# Does Bott periodicity imply homotopy equivalences?

1. Aug 13, 2015

### nonequilibrium

Hello!

Trying to learn some basics of (topological) K-theory and came up with the following question:

From what I can gather, we can define (complex, topological) K-theory as $K^n(X) = [X, B^n Gr^\infty(m)]$ with m going to infinity (indeed for m large enough, the answer is independent of it) and where B is taking the classifying space (this means: for any topological space X, we define BX such that $\Omega (B X) = X$ where $\Omega$ takes the loop space).

Let me know if so far I have made a mistake. As an illustration this tells us $K^0(X) = [X,Gr^\infty]$ (where I have implicitly taken the limit $m \to \infty$) which indeed classifies vector bundles on X up to (stable) isomorphism/equivalence.

So Bott periodicity tells us $K^n(X) \cong K^{n+2}(X)$. In other words it tells us $[X, B^n Gr^\infty] \cong [X, B^{n+2} Gr^\infty]$. My question is: have I made a mistake, or does Bott periodicity imply

$$\boxed{ B^n Gr^\infty \simeq B^{n+2} Gr^\infty} \;?$$

To focus on a specific example, let's take n = -1. Then this would tell us that the classifying space of the infinite Grassmannian is homotopic to U(n) (for n large enough). Is this true?...

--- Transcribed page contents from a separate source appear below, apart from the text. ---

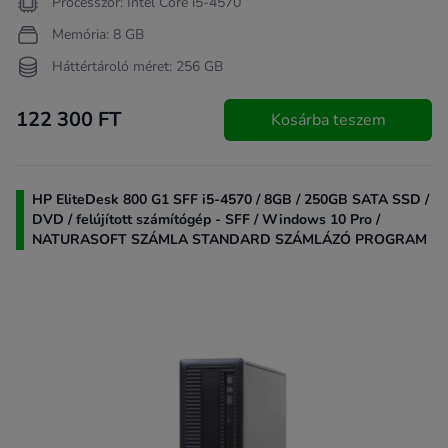
Processzor: Intel Core i5-4570
Memória: 8 GB
Háttértároló méret: 256 GB
122 300 FT
Kosárba teszem
HP EliteDesk 800 G1 SFF i5-4570 / 8GB / 250GB SATA SSD /
DVD / felújított számítógép - SFF / Windows 10 Pro /
NATURASOFT SZÁMLA STANDARD SZÁMLÁZÓ PROGRAM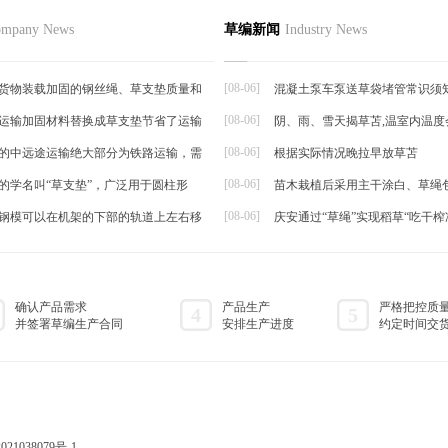
致富搓草绳挣30多万
品
草编资讯
草编知识
联系
mpany News
草编新闻
Industry News
草编动态
上眼，甚至已经淡忘了的搓草绳，
草编新闻
大卓...
[08-06]
货物装载加固的钢丝绳、草支垫质量和
混凝土泵车泵送草袋堵管常识须
[08-06]
运输加固材料替换成草支垫节省了运输
阴、雨、雪天揭草苫,温室内温度
帘
[08-06]
的中远途运输绝大部分为铁路运输，需
根据实际情况晚拉早放草苫
[08-06]
的学名叫“草支垫”，广泛用于圆柱形
苗木栽植后采用主干涂白、草绳
[08-06]
钢模可以在机架的下部的轨道上左右移
庆安通过“草绳”实现稻草“吃干榨
确认产品需求
产品生产
严格把控质
4
5
并签署草编生产合同
安排生产进度
约定时间交
021038079号-1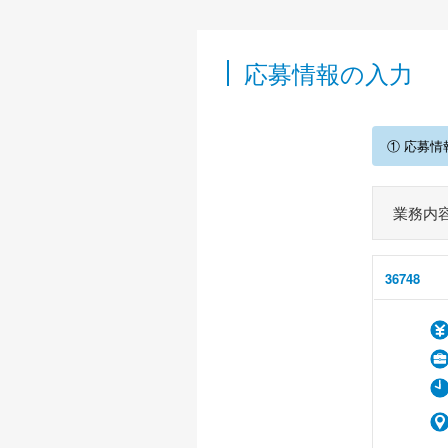
応募情報の入力
① 応募情
業務内
36748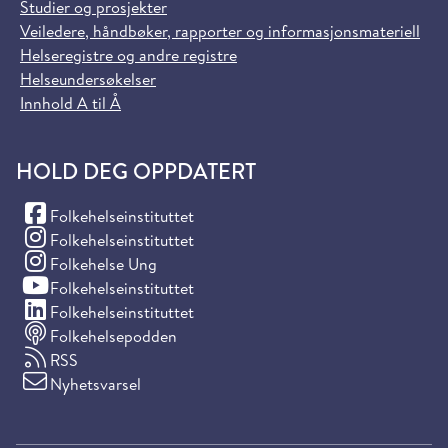
Studier og prosjekter
Veiledere, håndbøker, rapporter og informasjonsmateriell
Helseregistre og andre registre
Helseundersøkelser
Innhold A til Å
HOLD DEG OPPDATERT
(Facebook)
Folkehelseinstituttet
(Instagram)
Folkehelseinstituttet
(Instagram)
Folkehelse Ung
(YouTube)
Folkehelseinstituttet
(LinkedIn)
Folkehelseinstituttet
Folkehelsepodden
RSS
Nyhetsvarsel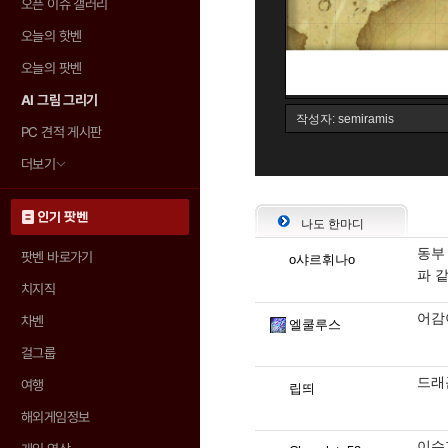
오픈 이슈 갤러리
오늘의 핫벤
오늘의 팟벤
AI 그림 그리기
PC 견적 게시판
더보기
인기 팟벤
나도 한마디
동부 
팟벤 바로가기
o샤르휘나o
파 
치지직
어감
차벤
엘쿨루스
걸그룹
드래
여행
립띄
해외게임정보
이슈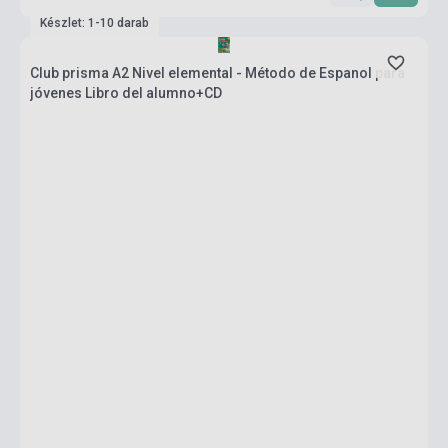
Készlet: 1-10 darab
Club prisma A2 Nivel elemental - Método de Espanol para
jóvenes Libro del alumno+CD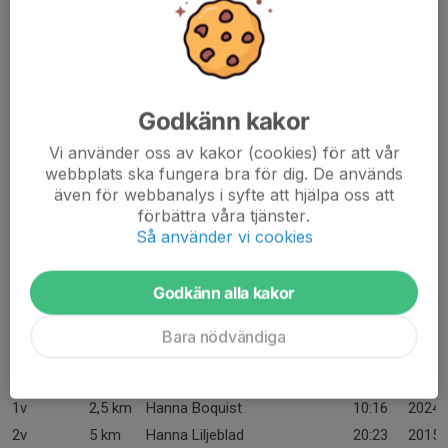
Resultat Elljusloppet
Godkänn kakor
Vi använder oss av kakor (cookies) för att vår
webbplats ska fungera bra för dig. De används
även för webbanalys i syfte att hjälpa oss att
förbättra våra tjänster.
Så använder vi cookies
Godkänn alla kakor
Här finns
statistiken från alla år med Elljusloppet
Bara nödvändiga
Banrekord
Namn
Tid
År
1v
2,5 km
Hanna Boquist
10:16
2024
2v
5 km
Hanna Liljeblad
20:23
2015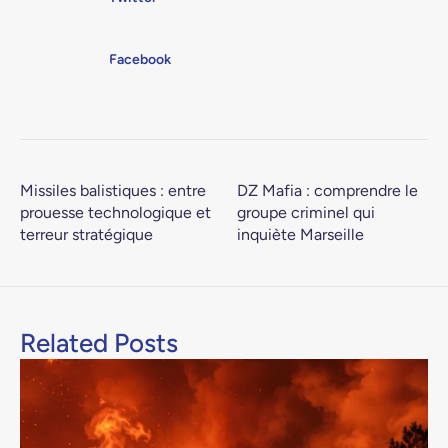
Facebook
Missiles balistiques : entre
DZ Mafia : comprendre le
prouesse technologique et
groupe criminel qui
terreur stratégique
inquiète Marseille
Related Posts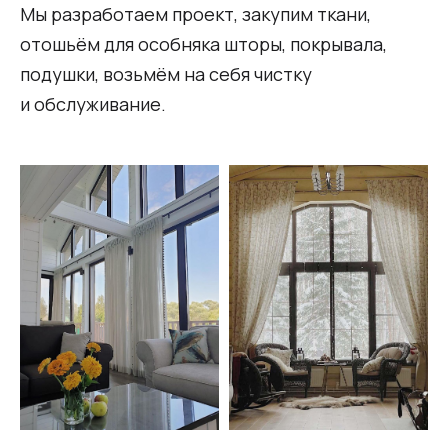
Мы разработаем проект, закупим ткани,
отошьём для особняка шторы, покрывала,
подушки, возьмём на себя чистку
и обслуживание.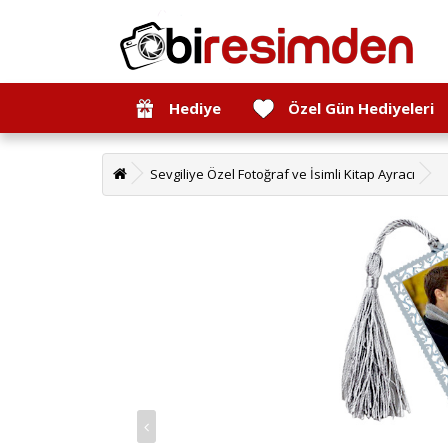
Hediye
Özel Gün Hediyeleri
Sevgiliye Özel Fotoğraf ve İsimli Kitap Ayracı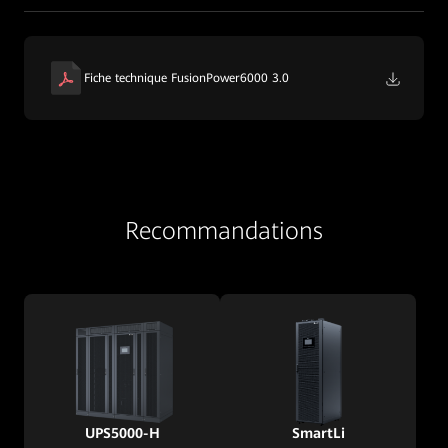
Fiche technique FusionPower6000 3.0
Recommandations
UPS5000-H
SmartLi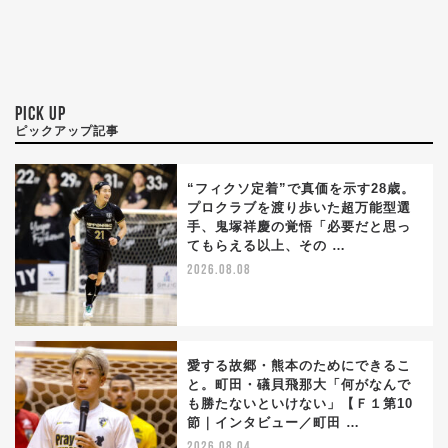
PICK UP
ピックアップ記事
“フィクソ定着”で真価を示す28歳。
プロクラブを渡り歩いた超万能型選
手、鬼塚祥慶の覚悟「必要だと思っ
てもらえる以上、その …
2026.08.08
愛する故郷・熊本のためにできるこ
と。町田・礒貝飛那大「何がなんで
も勝たないといけない」【Ｆ１第10
節｜インタビュー／町田 …
2026.08.04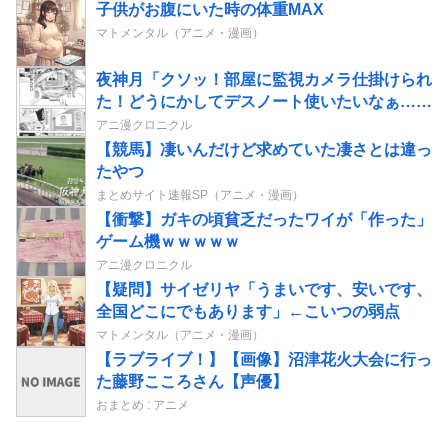
子供がお腹にいた時の体重MAX
マトメンタル（アニメ・漫画）
夜神月「クソッ！部屋に監視カメラ仕掛けられ
た！どうにかしてデスノート使いたいなぁ…せ
や！」→結果
アニ漫クロニクル
【競馬】凄いんだけど求めていた凄さとは違っ
たやつ
まとめサイト速報SP（アニメ・漫画）
【衝撃】ガキの頃貧乏だったワイが「作った」
ゲーム機ｗｗｗｗｗ
アニ漫クロニクル
【疑問】サイゼリヤ「うまいです、安いです、
全国どこにでもあります」←こいつの弱点
マトメンタル（アニメ・漫画）
【ラブライブ！】【画像】沼津花火大会に行っ
た藤野こころさん【声優】
おまとめ : アニメ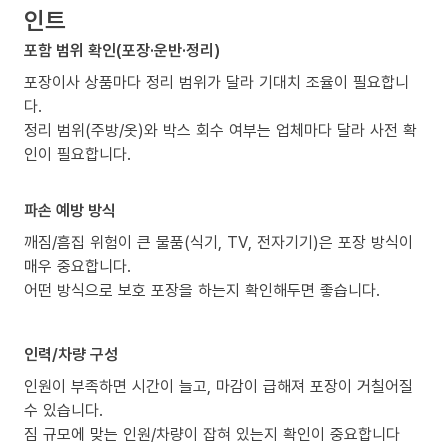
인트
포함 범위 확인(포장·운반·정리)
포장이사 상품마다 정리 범위가 달라 기대치 조율이 필요합니
다.
정리 범위(주방/옷)와 박스 회수 여부는 업체마다 달라 사전 확
인이 필요합니다.
파손 예방 방식
깨짐/흠집 위험이 큰 물품(식기, TV, 전자기기)은 포장 방식이
매우 중요합니다.
어떤 방식으로 보호 포장을 하는지 확인해두면 좋습니다.
인력/차량 구성
인원이 부족하면 시간이 늘고, 마감이 급해져 포장이 거칠어질
수 있습니다.
짐 규모에 맞는 인원/차량이 잡혀 있는지 확인이 중요합니다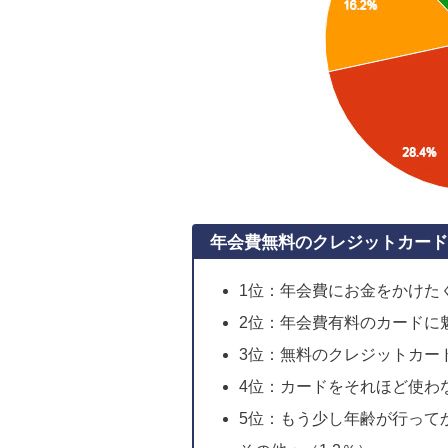
年会費無料のクレジットカード
1位：年会費にお金をかけたく
2位：年会費有料のカードに魅
3位：無料のクレジットカード
4位：カードをそれほど使わな
5位：もう少し年齢が行ってか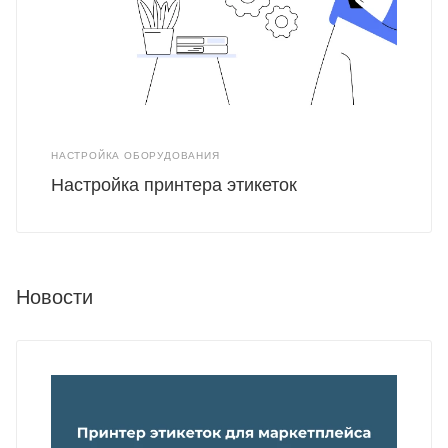
НАСТРОЙКА ОБОРУДОВАНИЯ
Настройка принтера этикеток
Новости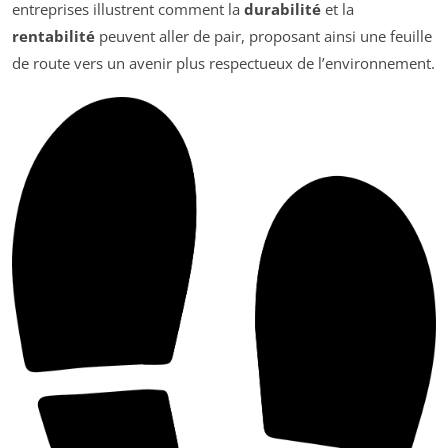
entreprises illustrent comment la
durabilité
et la
rentabilité
peuvent aller de pair, proposant ainsi une feuille
de route vers un avenir plus respectueux de l’environnement.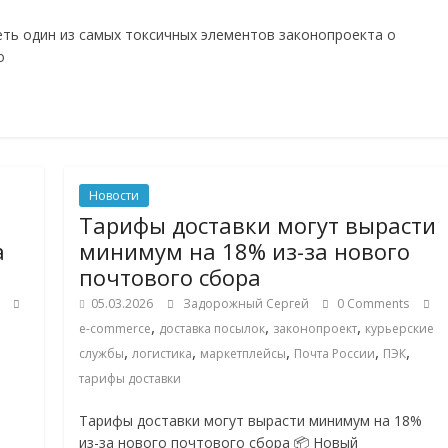
ть один из самых токсичных элементов законопроекта о
о
Новости
Тарифы доставки могут вырасти
а
минимум на 18% из-за нового
почтового сбора
05.03.2026
Задорожный Сергей
0 Comments
,
,
,
e-commerce
доставка посылок
законопроект
курьерские
,
,
,
,
,
службы
логистика
маркетплейсы
Почта России
ПЭК
тарифы доставки
Тарифы доставки могут вырасти минимум на 18%
из-за нового почтового сбора 📦 Новый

EDIT: It seems wikipedia agrees with the above bold statements. However, not completely. For example it implies that in fact $B^2 Gr^\infty \simeq \mathbb Z \times Gr^\infty$. This seems weird, as I wouldn't expect $[X, Gr^\infty ] \cong [X, \mathbb Z \times Gr^\infty ]$ ... Do we have to take reduced cohomology/mod out by something to make it all work, or does it work like this anyway and do I just fail to see it?

2. Aug 14, 2015

### nonequilibrium

Aha, I have realized the answer. The key point is that $[X,Y] \cong [X,Y \times \mathbb Z]$ since in these contexts we are looking at *base point preserving* maps, which are insensitive to the number of disconnected components.